数日掛け店の整理と茜も身の回りの物をまとめる。師匠・愛用の道具が、入ったシザーケースと腰バック。ふたりで撮った写真立て・師匠が良く着ていた黒のポロシャツに店のエプロンも詰める。


愛用のデミタスカップにコーヒーミルもタオルで包み詰め込む。楽しそうにコーヒーを煎れるヤスの姿を思い出し涙が、頬を伝う。


取り壊される古い家屋の下見に来た解体業者が、撤去作業になると使える物も不用品扱いで=全てゴミになる。こちらもゴミは、少ないと助かるから私財は、なるべく処分してくれと言われた。


近くの同業者と古物商が、使えるシャンプーなどの小物や椅子などの備品を買い取ってくれて食器や小物は、店頭に並べ置き・空き缶を置けば、ご近所や顔見知りが、小銭と交換で引き取ってくれた。


古物商と時計屋が、売上と餞別を茜に、退職金として渡してくれた。戸惑う茜にヤスさんが、入院してから給料も少なかっただろう。遠慮無く受け取れと言われ涙が出た。


思ったより荷物が、増え段ボール2箱は、時計屋が預かり住まいが、決まったら送ってくれる事になった。


+++++++


茜は、大きなトランクとリックに肩バックと言う大荷物を抱え唖然としていた。花桜に今晩・泊めて欲しいとメールをした。

いいよ。実家のコンビニに来てと返事も貰っている。



コンビニスズキが、あった場所には真っ白な四角い建物が、どんとそびえ建ち僅かな明かり取り窓と出入口に続く少し広めの玄関アプローチだけが、ぽっかり空いているのが、通りから見える。奥深いアプローチの左壁には、大きな宅配ボックスと郵便受けがあり、奥の自動ドアは、スモークガラスで中が、見えない。


戸惑っていると横からすいませんと声が、驚き見ると配送に来た青年が、宅配ドアを指差す。


茜の荷物が、ドアを塞いでて困っていた。
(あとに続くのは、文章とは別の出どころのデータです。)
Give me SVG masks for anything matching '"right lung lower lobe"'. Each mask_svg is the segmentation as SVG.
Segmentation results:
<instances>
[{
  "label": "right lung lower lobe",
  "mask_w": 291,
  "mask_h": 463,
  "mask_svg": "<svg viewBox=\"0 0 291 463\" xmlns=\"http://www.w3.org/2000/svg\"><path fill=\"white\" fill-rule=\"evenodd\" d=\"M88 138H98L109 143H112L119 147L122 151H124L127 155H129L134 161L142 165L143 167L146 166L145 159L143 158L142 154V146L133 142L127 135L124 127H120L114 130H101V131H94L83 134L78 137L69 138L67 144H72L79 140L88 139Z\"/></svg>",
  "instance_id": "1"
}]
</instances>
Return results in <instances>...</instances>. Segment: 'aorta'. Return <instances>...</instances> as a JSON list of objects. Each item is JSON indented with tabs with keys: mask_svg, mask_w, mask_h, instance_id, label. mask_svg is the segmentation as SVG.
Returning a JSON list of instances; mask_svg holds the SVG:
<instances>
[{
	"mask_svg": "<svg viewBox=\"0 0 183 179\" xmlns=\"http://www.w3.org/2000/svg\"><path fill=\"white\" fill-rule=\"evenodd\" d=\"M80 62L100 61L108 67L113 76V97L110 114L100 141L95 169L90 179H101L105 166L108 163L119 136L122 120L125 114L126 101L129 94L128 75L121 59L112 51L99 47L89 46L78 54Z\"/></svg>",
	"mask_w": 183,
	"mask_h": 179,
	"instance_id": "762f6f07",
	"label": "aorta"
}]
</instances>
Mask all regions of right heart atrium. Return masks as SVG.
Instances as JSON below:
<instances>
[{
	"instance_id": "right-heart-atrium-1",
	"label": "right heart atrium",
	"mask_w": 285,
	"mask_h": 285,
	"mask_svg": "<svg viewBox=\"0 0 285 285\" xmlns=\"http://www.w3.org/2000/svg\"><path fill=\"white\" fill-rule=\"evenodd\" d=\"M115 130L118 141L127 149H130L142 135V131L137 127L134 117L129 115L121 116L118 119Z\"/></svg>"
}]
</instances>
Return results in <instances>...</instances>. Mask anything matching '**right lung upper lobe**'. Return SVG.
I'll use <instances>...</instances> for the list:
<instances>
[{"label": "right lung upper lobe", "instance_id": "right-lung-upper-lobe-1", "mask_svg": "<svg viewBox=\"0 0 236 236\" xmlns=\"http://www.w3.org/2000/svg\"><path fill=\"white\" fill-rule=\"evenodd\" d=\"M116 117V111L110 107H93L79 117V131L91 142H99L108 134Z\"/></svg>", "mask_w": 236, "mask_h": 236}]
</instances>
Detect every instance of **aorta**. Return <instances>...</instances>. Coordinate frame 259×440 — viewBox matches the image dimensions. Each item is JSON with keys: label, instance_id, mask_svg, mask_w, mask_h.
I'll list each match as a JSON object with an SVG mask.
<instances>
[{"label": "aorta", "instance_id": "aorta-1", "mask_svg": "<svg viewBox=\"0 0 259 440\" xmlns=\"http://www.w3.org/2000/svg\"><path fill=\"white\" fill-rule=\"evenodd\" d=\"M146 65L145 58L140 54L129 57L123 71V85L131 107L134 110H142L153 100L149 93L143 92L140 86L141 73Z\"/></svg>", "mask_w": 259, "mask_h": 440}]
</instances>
慌てて荷物を脇に避けそれとなく宅配ドアを覗いてみる。


2段に棚があり青年は、下段から空のコンビニの配送コンテナを取り出しケーキなどが、入っているコンテナを入れドアを閉じる。カチリと鍵が、掛かる音がした。


配送の青年が、行った後 恐る恐るドアホンを押し名前を伝えるとハイにゃ〜と少女の声が、聞こえ奥へどうぞとスモークガラスのドアが左右に開く。
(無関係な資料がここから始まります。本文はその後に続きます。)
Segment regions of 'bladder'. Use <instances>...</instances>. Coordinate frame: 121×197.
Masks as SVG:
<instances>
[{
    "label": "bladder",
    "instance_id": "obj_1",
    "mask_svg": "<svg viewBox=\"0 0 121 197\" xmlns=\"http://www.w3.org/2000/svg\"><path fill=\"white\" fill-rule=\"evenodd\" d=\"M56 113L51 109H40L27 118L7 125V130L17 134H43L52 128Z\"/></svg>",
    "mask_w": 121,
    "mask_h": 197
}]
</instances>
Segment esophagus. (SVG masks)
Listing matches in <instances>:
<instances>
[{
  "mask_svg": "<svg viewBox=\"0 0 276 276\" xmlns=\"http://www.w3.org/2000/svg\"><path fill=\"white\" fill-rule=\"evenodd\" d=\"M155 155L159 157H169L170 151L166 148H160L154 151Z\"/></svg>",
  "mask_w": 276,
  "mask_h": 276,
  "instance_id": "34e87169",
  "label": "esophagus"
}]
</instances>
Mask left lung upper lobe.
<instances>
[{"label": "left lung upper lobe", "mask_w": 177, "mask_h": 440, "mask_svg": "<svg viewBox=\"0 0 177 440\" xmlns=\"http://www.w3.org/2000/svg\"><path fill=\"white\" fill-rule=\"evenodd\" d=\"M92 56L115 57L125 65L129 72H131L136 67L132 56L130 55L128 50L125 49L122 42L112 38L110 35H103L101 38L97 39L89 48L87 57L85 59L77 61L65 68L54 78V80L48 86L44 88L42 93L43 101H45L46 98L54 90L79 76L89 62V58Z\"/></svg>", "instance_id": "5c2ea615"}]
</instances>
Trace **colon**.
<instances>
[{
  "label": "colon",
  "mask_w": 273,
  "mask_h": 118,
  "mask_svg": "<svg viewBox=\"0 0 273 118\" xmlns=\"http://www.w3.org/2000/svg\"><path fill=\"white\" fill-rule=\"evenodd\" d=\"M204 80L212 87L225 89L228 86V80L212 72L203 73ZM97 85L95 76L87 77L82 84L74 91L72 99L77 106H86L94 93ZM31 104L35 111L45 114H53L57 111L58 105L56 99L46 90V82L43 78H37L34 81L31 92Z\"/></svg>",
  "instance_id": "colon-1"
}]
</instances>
自動ドアの奥の空間は、縦長の1畳程の広さで四角い無機質なコンクリートの壁。戸惑いながらも突き当たりのドアを押し開き中へと進む。カチリと背中で鍵が、閉まる音が聞こえた。3方が、壁に囲まれた狭い部屋。「えぇ~なに…何 花桜ぁ~どうしょう」


慌ててドアノブを押すが、ビクともしない。慌てる茜の足元から淡い光が、広がり目の前に小さな球体が、現れる。ふよふよ近付く球体は、茜のオデコにトスと着地。〈一緒に来て〉その声と共に茜は、光の中に消えた。